Il Colle in pressing: riforme subito

Il capo dello Stato chiede il rispetto degli impegni presi con l'Europa

Roma Porte girevoli al Quirina­le. Sono le 13 e dallo studio del ca­po dello Stato esce un Letta, lo zio Gianni, che come al solito ha accompagnato un Cavalie­re piuttosto abbattuto a consul­to, e ne entra subito un altro, il nipote Enrico, numero due del Pd, anche lui chiamato a rapporto sulla situazione. Che succede? Giorgio Napoli­tano ( nella foto) sta già avvian­do delle pre-consultazioni? Si sta portando avanti con il lavo­ro, vista l’aria che tira? No, racconta Pier Luigi Bersani, «il capo dello Sta­to sta raccogliendo un giro di opinio­ni e noi gli abbiamo detto la nostra: prima di tutto serve discontinuità».

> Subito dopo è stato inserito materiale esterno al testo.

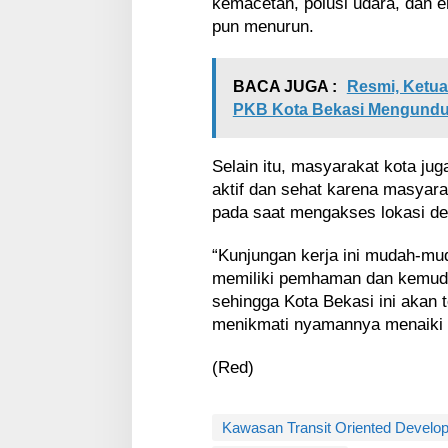
kemacetan, polusi udara, dan e
pun menurun.
BACA JUGA :
Resmi, Ketu
PKB Kota Bekasi Mengundur
Selain itu, masyarakat kota jug
aktif dan sehat karena masyara
pada saat mengakses lokasi de
“Kunjungan kerja ini mudah-m
memiliki pemhaman dan kemu
sehingga Kota Bekasi ini akan 
menikmati nyamannya menaiki t
(Red)
Kawasan Transit Oriented Develo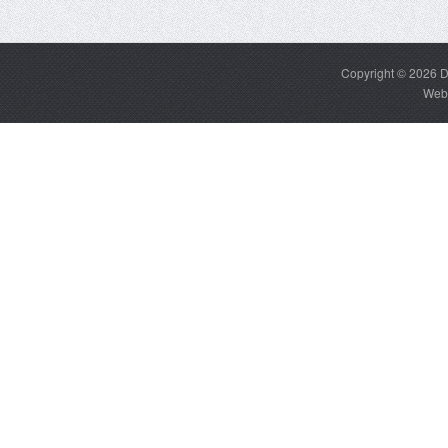
Copyright © 2026
D
Web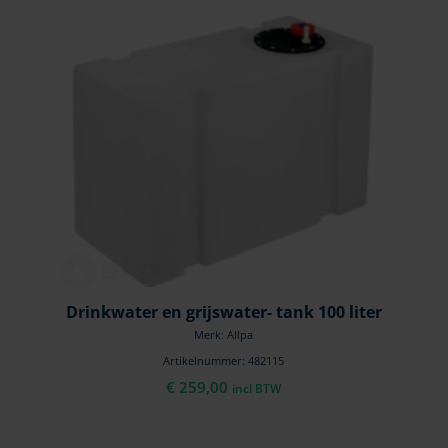
Drinkwater en grijswater- tank 100 liter
Merk: Allpa
Artikelnummer: 482115
€
259,00
incl BTW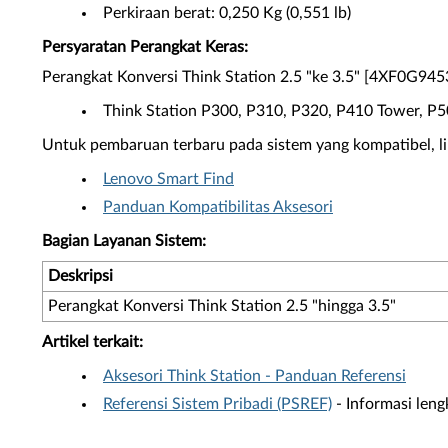
Perkiraan berat: 0,250 Kg (0,551 lb)
Persyaratan Perangkat Keras:
Perangkat Konversi Think Station 2.5 "ke 3.5" [4XF0G945
Think Station P300, P310, P320, P410 Tower, P
Untuk pembaruan terbaru pada sistem yang kompatibel, lih
Lenovo Smart Find
Panduan Kompatibilitas Aksesori
Bagian Layanan Sistem:
Deskripsi
Perangkat Konversi Think Station 2.5 "hingga 3.5"
Artikel terkait:
Aksesori Think Station - Panduan Referensi
Referensi Sistem Pribadi (PSREF)
- Informasi leng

La giornata si annuncia turbolen­ta fin dal primo mattino. Alle 10 Na­politano lascia con un’ora di antici­po un convegno al Vittoriano sul­l’unità d’Italia «per impegni urgenti legati al Consiglio europeo». Il gover­no è in pericolo, l’Europa vuole «mi­sure incisive» entro mercoledì e l’ombrello aperto dal capo dello Sta­to s­u Palazzo Chigi rischia di non ba­stare più. E questo è pure il succo del colloquio tra il capo dello Stato e il premier. I due, più Letta zio, restano un’ora a sviscerare la situazione,a di­segnare scenari e soluzioni. Berlu­sconi appare sotto tono, un po’ sfidu­ciato e «conscio delle difficoltà».

Si ipotizza,«se così stanno le cose»,pu­re un «passo indietro», che però il Cav non intende fare. Alla fine con­cordano sul punto-chiave: l’unica carta da giocare a Bruxelles, la sola ri­forma strutturale possibile, è quella delle pensioni. Peccato che la Lega si sia messa di traverso.

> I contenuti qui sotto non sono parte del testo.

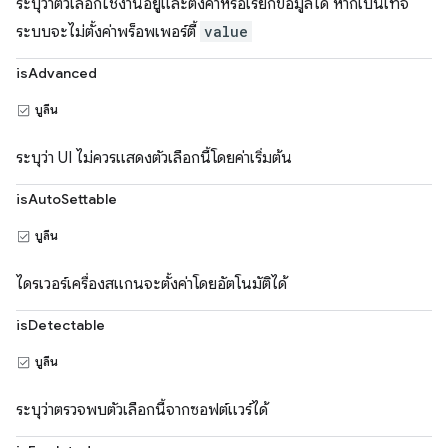
ระบุว่าตัวเลือกใช้งานอยู่และตั้งค่าหรือเรียกข้อมูลได้ หากเป็นเท็จ
ระบบจะไม่ตั้งค่าพร็อพเพอร์ตี้
value
isAdvanced
บูลีน
ระบุว่า UI ไม่ควรแสดงตัวเลือกนี้โดยค่าเริ่มต้น
isAutoSettable
บูลีน
ไดรเวอร์เครื่องสแกนจะตั้งค่าโดยอัตโนมัติได้
isDetectable
บูลีน
ระบุว่าตรวจพบตัวเลือกนี้จากซอฟต์แวร์ได้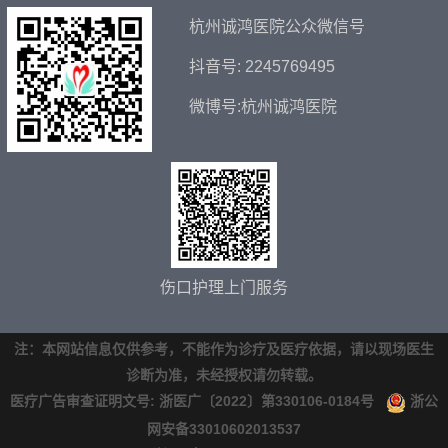
杭州诚鸿医院公众微信号
抖音号: 2245769495
微博号:杭州诚鸿医院
伤口护理上门服务
注：本网站信息仅供参考，不能作为诊疗及医疗依据，请以现场医生
诊断为准，未经授权请勿转载。
医疗广告审查证明文号: 浙医广〔2022〕第330106-0184号
浙公
网安备33010602013537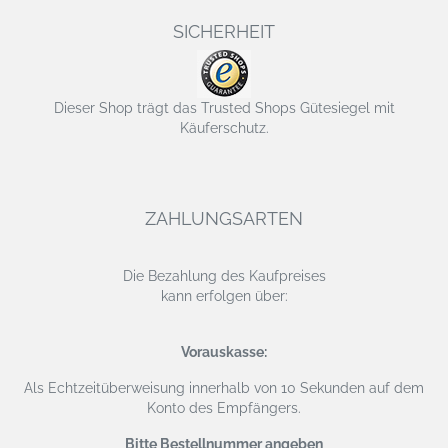
SICHERHEIT
Dieser Shop trägt das Trusted Shops Gütesiegel mit
Käuferschutz.
ZAHLUNGSARTEN
Die Bezahlung des Kaufpreises
kann erfolgen über:
Vorauskasse:
Als Echtzeitüberweisung
innerhalb von 10 Sekunden auf dem
Konto des Empfängers.
Bitte Bestellnummer angeben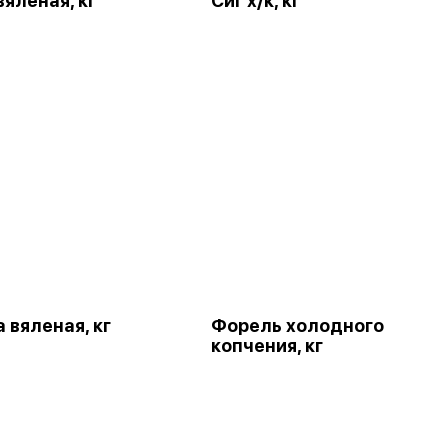
яленая, кг
Сиг х/к, кг
 вяленая, кг
Форель холодного
копчения, кг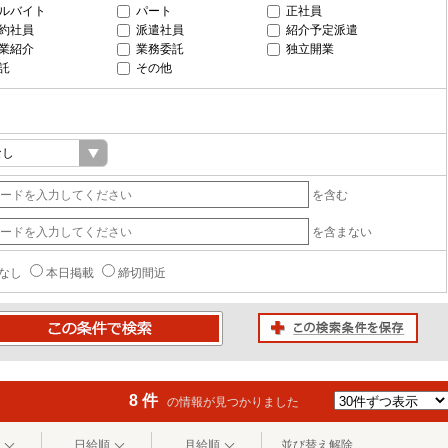
ルバイト
パート
正社員
約社員
派遣社員
紹介予定派遣
業紹介
業務委託
独立開業
託
その他
を含む
を含まない
なし
本日掲載
締切間近
この検索条件を保存
条件で検索
8 件
の情報が見つかりました
日給順
月給順
並び替え解除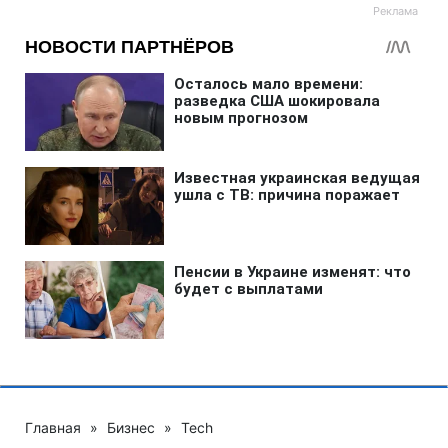
Главная
»
Бизнес
»
Tech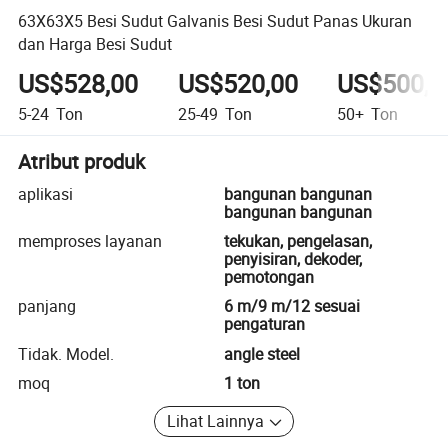
63X63X5 Besi Sudut Galvanis Besi Sudut Panas Ukuran
dan Harga Besi Sudut
US$528,00
US$520,00
US$500,0
5-24
Ton
25-49
Ton
50+
Ton
Atribut produk
aplikasi
bangunan bangunan
bangunan bangunan
memproses layanan
tekukan, pengelasan,
penyisiran, dekoder,
pemotongan
panjang
6 m/9 m/12 sesuai
pengaturan
Tidak. Model.
angle steel
moq
1 ton
Lihat Lainnya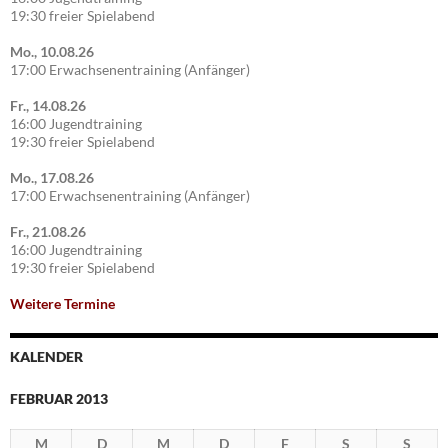
19:30 freier Spielabend
Mo., 10.08.26
17:00 Erwachsenentraining (Anfänger)
Fr., 14.08.26
16:00 Jugendtraining
19:30 freier Spielabend
Mo., 17.08.26
17:00 Erwachsenentraining (Anfänger)
Fr., 21.08.26
16:00 Jugendtraining
19:30 freier Spielabend
Weitere Termine
KALENDER
FEBRUAR 2013
M
D
M
D
F
S
S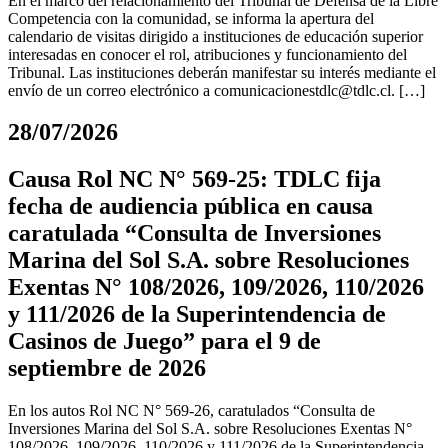
En el marco del relacionamiento del Tribunal de Defensa de la Libre
Competencia con la comunidad, se informa la apertura del
calendario de visitas dirigido a instituciones de educación superior
interesadas en conocer el rol, atribuciones y funcionamiento del
Tribunal. Las instituciones deberán manifestar su interés mediante el
envío de un correo electrónico a
comunicacionestdlc@tdlc.cl
. […]
28/07/2026
Causa Rol NC N° 569-25: TDLC fija
fecha de audiencia pública en causa
caratulada “Consulta de Inversiones
Marina del Sol S.A. sobre Resoluciones
Exentas N° 108/2026, 109/2026, 110/2026
y 111/2026 de la Superintendencia de
Casinos de Juego” para el 9 de
septiembre de 2026
En los autos Rol NC N° 569-26, caratulados “Consulta de
Inversiones Marina del Sol S.A. sobre Resoluciones Exentas N°
108/2026, 109/2026, 110/2026 y 111/2026 de la Superintendencia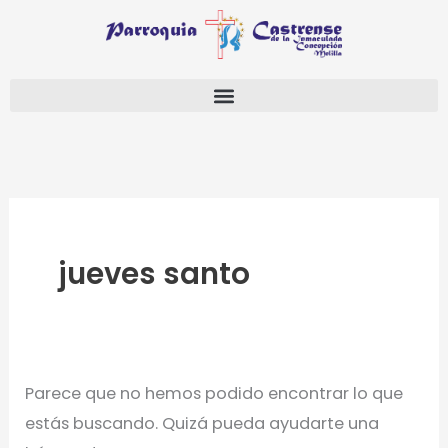
Ir
Buscar
al
por:
contenido
jueves santo
Parece que no hemos podido encontrar lo que
estás buscando. Quizá pueda ayudarte una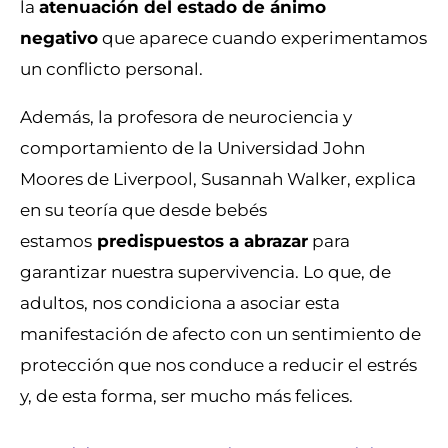
la
atenuación del estado de ánimo
negativo
que aparece cuando experimentamos
un conflicto personal.
Además, la profesora de neurociencia y
comportamiento de la Universidad John
Moores de Liverpool, Susannah Walker, explica
en su teoría que desde bebés
estamos
predispuestos a abrazar
para
garantizar nuestra supervivencia. Lo que, de
adultos, nos condiciona a asociar esta
manifestación de afecto con un sentimiento de
protección que nos conduce a reducir el estrés
y, de esta forma, ser mucho más felices.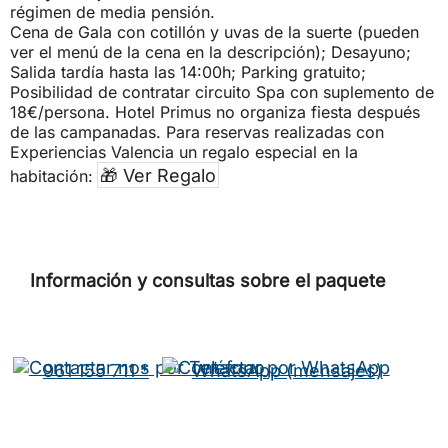
régimen de media pensión.
Cena de Gala con cotillón y uvas de la suerte (pueden
ver el menú de la cena en la descripción); Desayuno;
Salida tardía hasta las 14:00h; Parking gratuito;
Posibilidad de contratar circuito Spa con suplemento de
18€/persona. Hotel Primus no organiza fiesta después
de las campanadas. Para reservas realizadas con
Experiencias Valencia un regalo especial en la
🎁 Ver Regalo
habitación:
Información y consultas sobre el paquete
961 155 711 *
WhatsApp (mensajes)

Napolitano dunque è «molto pre­occupato ». Lo era già una settimana fa, quando aveva invitato la maggio­ranza a muoversi senza ambiguità, lo è ancora di più adesso, dopo il sipa­rietto offerto dalla Merkel e da Sarkozy, che ovviamente non ha per niente gradito. Ma la «caduta di sti­le » del presidente francese non ser­ve ad alleviare la sofferenza italiana. A Berlusconi il capo dello Stato ricor­da di aver preso, proprio con Angela Merkel ma anche con altre istituzio­ni europee, degli impegni a nome di tutto il Paese. «Bisogna rispettarli a ogni costo».

Impegni che il Cavaliere intende onorare: misure per la crescita, pac­chetto per lo sviluppo, leggi per il Sud, più quella riforma previdenzia­le per allineare l’Italia agli standard continentali. Ma per farlo, occorre che Napolitano continui a dargli una mano con la sua moral suasion, sia in casa che all’estero.

Il presidente della Repubblica nel­le ult­ime settimane ha più volte tran­quillizzato gli interlocutori europei sulla saldezza dei fondamentali del Belpaese, sulla vitalità del tessuto economico, sulle possibilità di usci­re dall’angolo riducendo il debito pubblico. Lo ha detto mercoledì scorso pure alla cancelliera tedesca, che lo aveva chiamato per avere ras­sicurazioni, lo ripeterà nelle prossi­me ore ai responsabili della Ue: oggi infatti Napolitano volerà a Bruxelles e domani parlerà a Bruges, davanti al College d’Europe,di fiducia e con­ti pubblici.

Ma se l’ombrello del Quirinale non riesce a coprire più il Cavaliere, anche un futuribile governo diver­so, tecnico o istituzionale, sarebbe esposto alle intemperie dei mercati e dell’Europa.La Merkel,oltre di Ber­lusconi, aveva chiesto a Napolitano se per caso avesse in tasca una solu­zione alternativa: magari, con un al­tro a Palazzo Chigi, l’Italia avrebbe avuto maggiori possibilità. Ma Napo­­litano, che conosce bene le divisioni dell’opposizione,non ha potuto da­­re una risposta positiva. Ed è per que­st­o che adesso gira la domanda a En­rico Letta: voi siete pronti a fare la vo­stra parte? «Noi siamo pronti a pren­derci ogni responsabilità, anche sul­le pensioni. Ma prima Berlusconi de­ve lasciare».